12 Jul, 2011

2 commits

  • Move the variables to do think time check to a sepatate struct. This is
    to prepare adding think time check for service tree and group. No
    functional change.

    Signed-off-by: Shaohua Li
    Acked-by: Vivek Goyal
    Signed-off-by: Jens Axboe

    Shaohua Li
     
  • fs_excl is a poor man's priority inheritance for filesystems to hint to
    the block layer that an operation is important. It was never clearly
    specified, not widely adopted, and will not prevent starvation in many
    cases (like across cgroups).

    fs_excl was introduced with the time sliced CFQ IO scheduler, to
    indicate when a process held FS exclusive resources and thus needed
    a boost.

    It doesn't cover all file systems, and it was never fully complete.
    Lets kill it.

    Signed-off-by: Justin TerAvest
    Signed-off-by: Jens Axboe

    Justin TerAvest
     

11 Jul, 2011

1 commit

  • There is no consistency among filesystems from what bios (or requests)
    are marked as being metadata. It's interesting to expose this in traces,
    but we shouldn't schedule the requests differently based on whether or
    not they're marked as being metadata.
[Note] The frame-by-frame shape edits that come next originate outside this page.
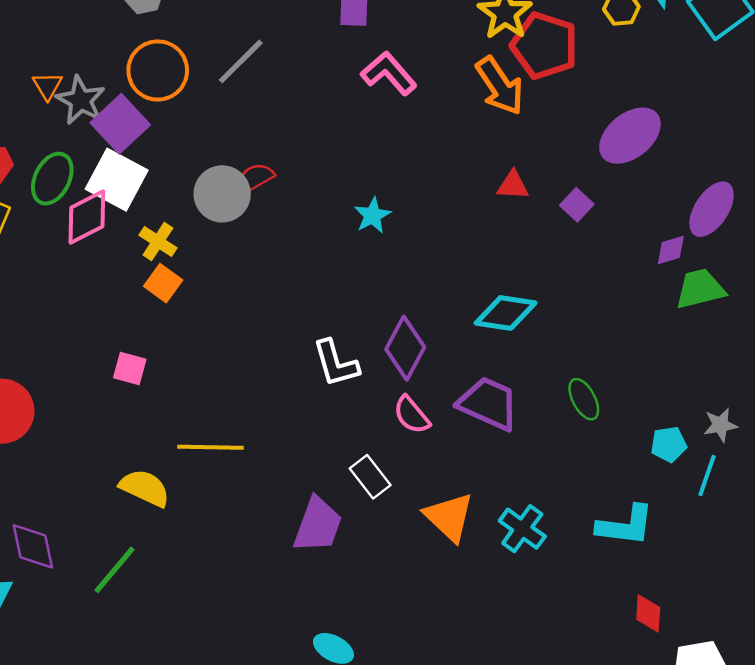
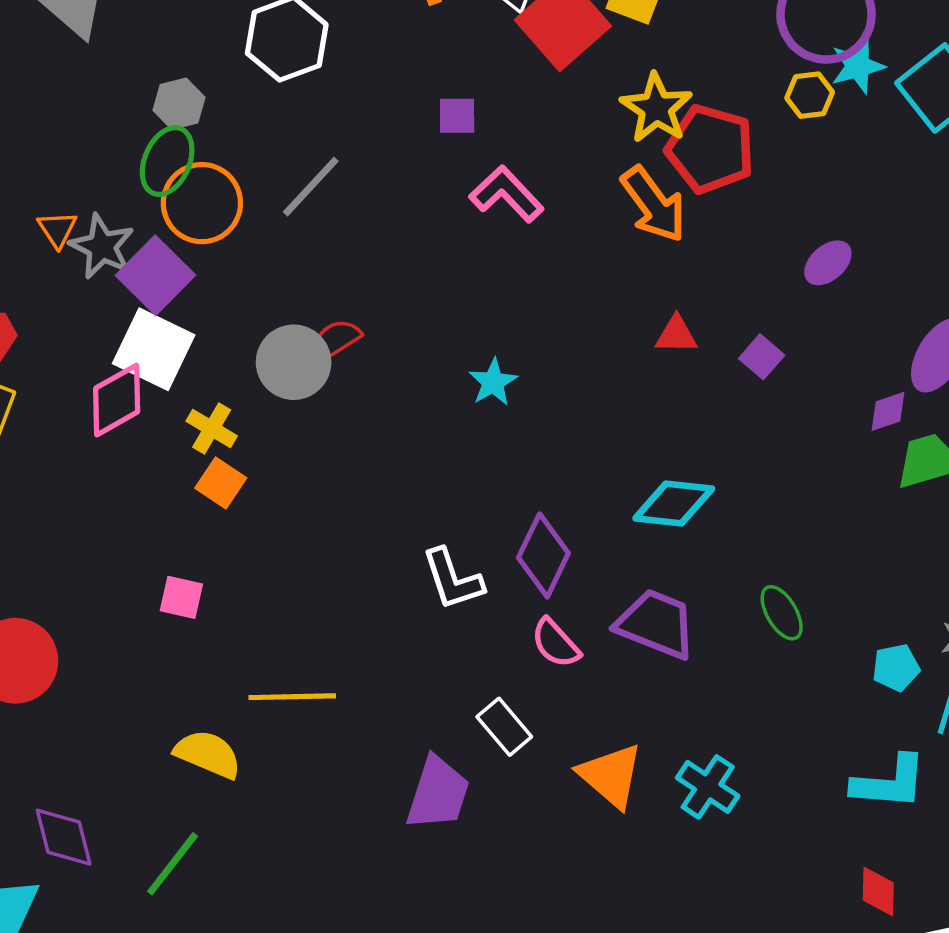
purple ellipse: (630, 136) -> (828, 263), size x0.6
green ellipse: (52, 179) -> (167, 161), moved
cyan L-shape: (625, 525) -> (889, 782), moved

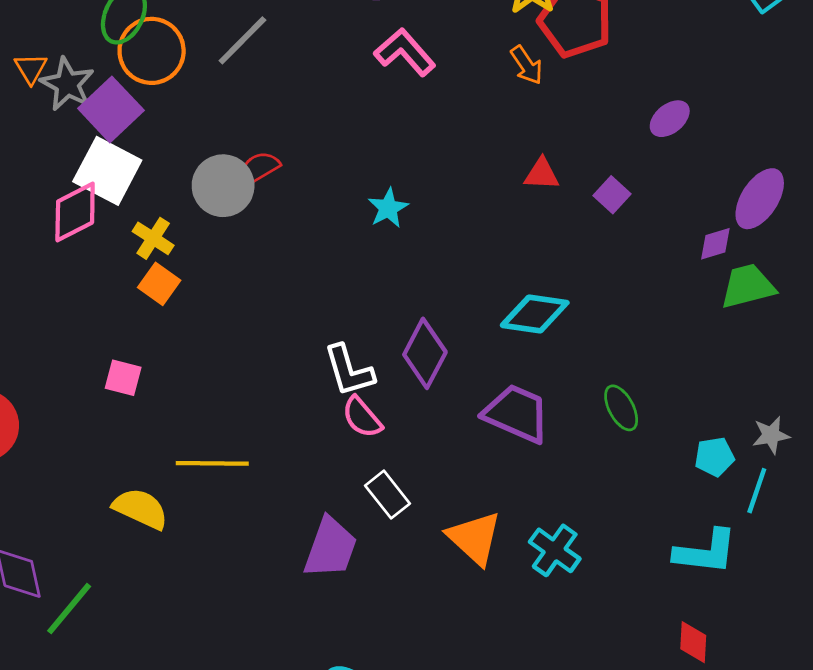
orange arrow: (654, 204) -> (527, 65), size x0.6
pink semicircle: (556, 643) -> (362, 417), moved
green line: (173, 864) -> (69, 609), moved

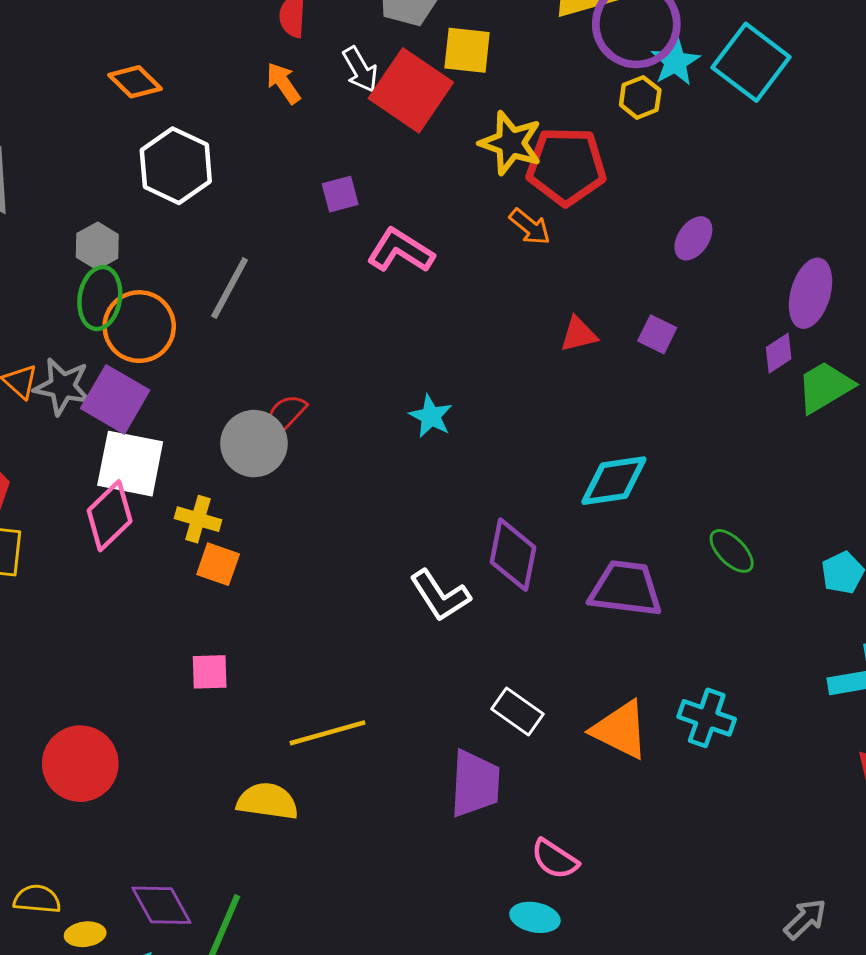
pink semicircle: (362, 417) -> (555, 859), moved

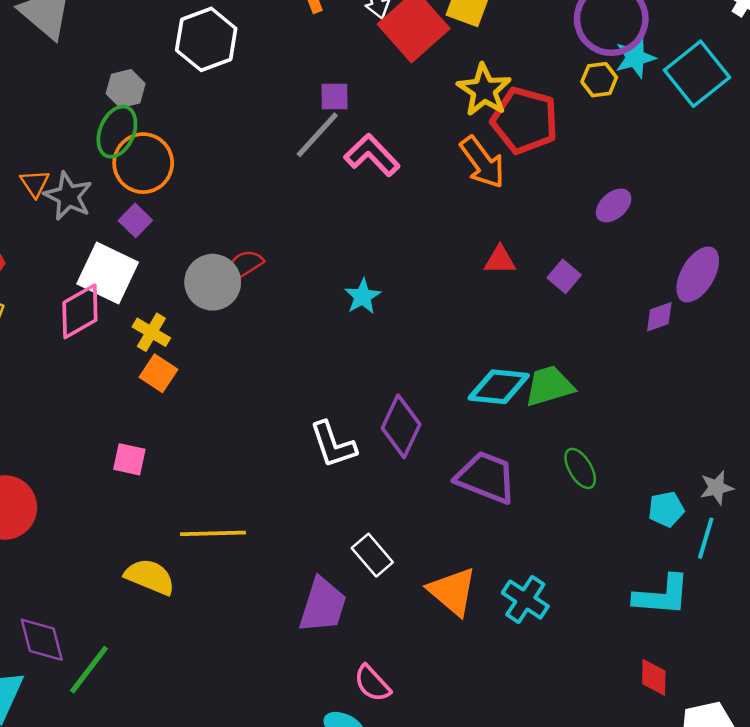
orange arrow: (530, 227) -> (482, 162), size x1.5
gray line: (230, 288) -> (317, 135), moved
green trapezoid: (825, 387) -> (549, 386), moved
purple square: (115, 399) -> (135, 220), moved, size x0.6

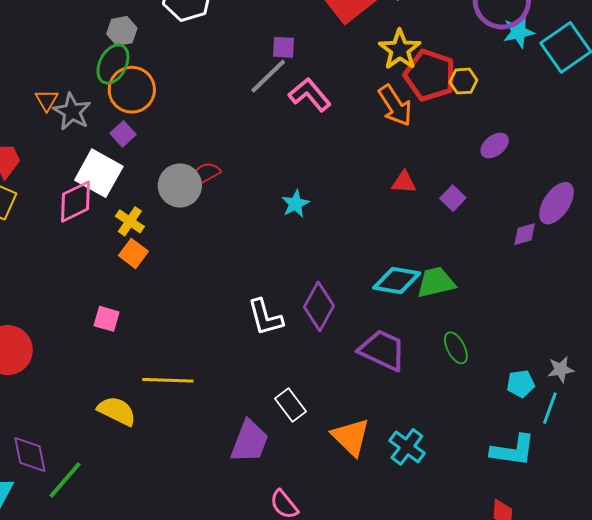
yellow hexagon: (599, 80) -> (463, 81), moved

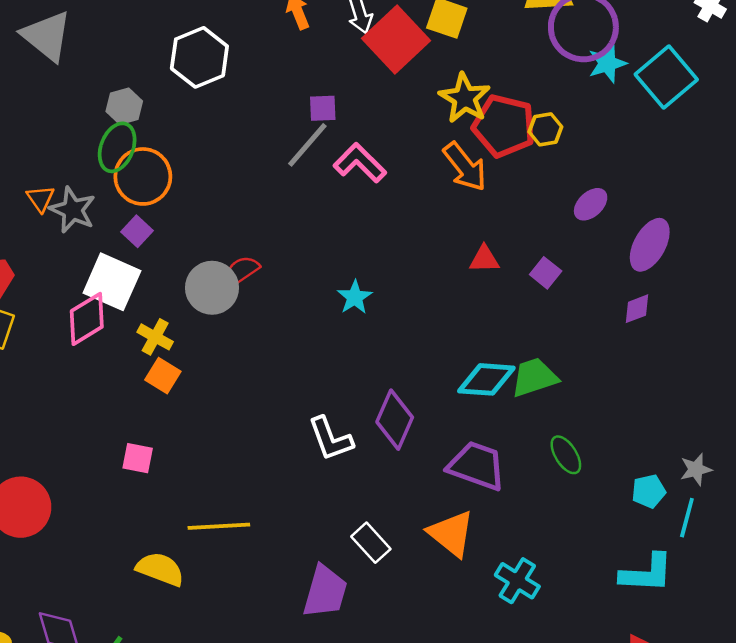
purple ellipse: (557, 203) -> (650, 245), moved
orange triangle: (351, 437) -> (451, 533), moved

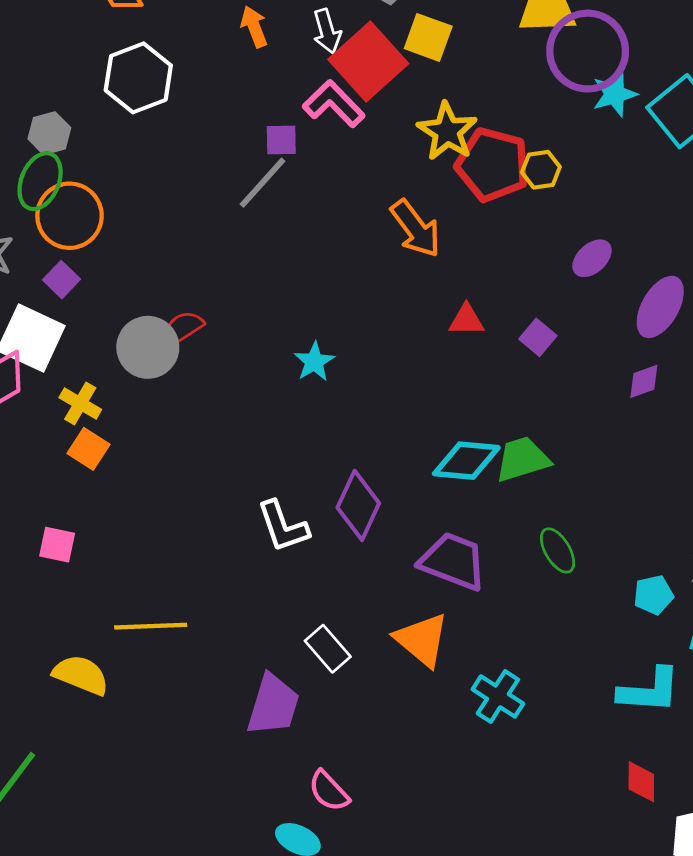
pink L-shape: (360, 163) -> (334, 104), moved
orange arrow: (465, 167) -> (416, 229), moved

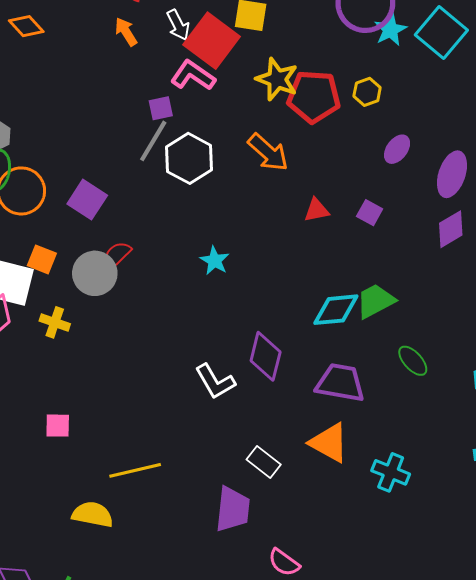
white hexagon: (138, 78) -> (189, 158), moved
yellow hexagon: (541, 170) -> (367, 92), moved
purple square: (61, 280) -> (87, 200), moved, size x1.5
purple diamond: (644, 381) -> (451, 229), size x1.4
orange square: (89, 449) -> (42, 259), moved

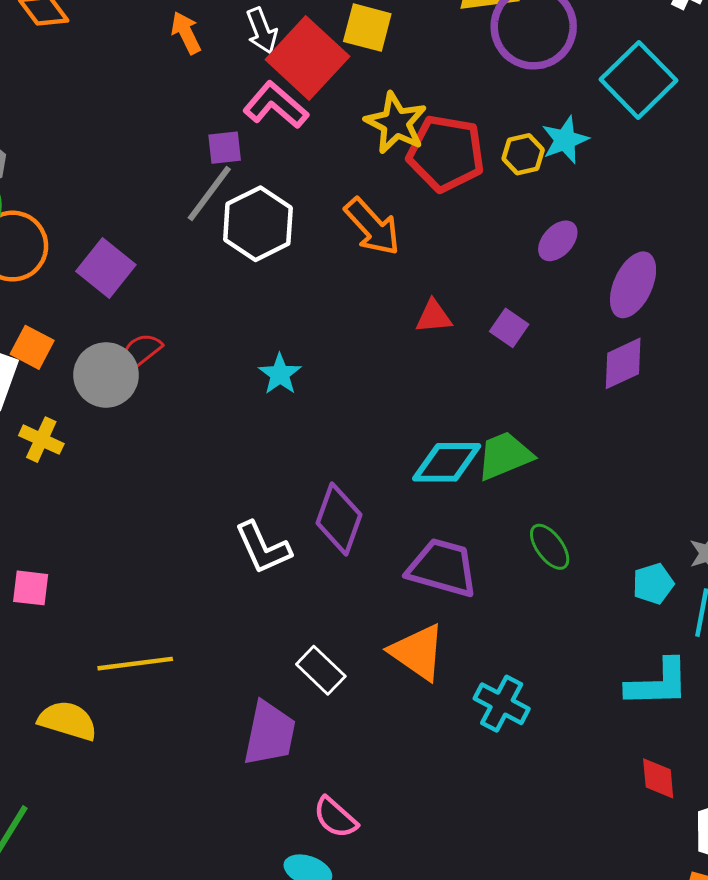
cyan star: (390, 30) -> (565, 140), moved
    Signed-off-by: Justin TerAvest
    Signed-off-by: Jens Axboe

    Justin TerAvest
     

08 Jul, 2011

2 commits

  • I'm often confused why not disable preempt when changing blk_plug list. It
    would be better to add comments here in case others have the similar concerns.

    Signed-off-by: Shaohua Li
    Signed-off-by: Jens Axboe

    Shaohua Li
     
  • When I test fio script with big I/O depth, I found the total throughput drops
    compared to some relative small I/O depth. The reason is the thread accumulates
    big requests in its plug list and causes some delays (surely this depends
    on CPU speed).
    I thought we'd better have a threshold for requests. When a threshold reaches,
    this means there is no request merge and queue lock contention isn't severe
    when pushing per-task requests to queue, so the main advantages of blk plug
    don't exist. We can force a plug list flush in this case.
    With this, my test throughput actually increases and almost equals to small
    I/O depth. Another side effect is irq off time decreases in blk_flush_plug_list()
    for big I/O depth.
    The BLK_MAX_REQUEST_COUNT is choosen arbitarily, but 16 is efficiently to
    reduce lock contention to me. But I'm open here, 32 is ok in my test too.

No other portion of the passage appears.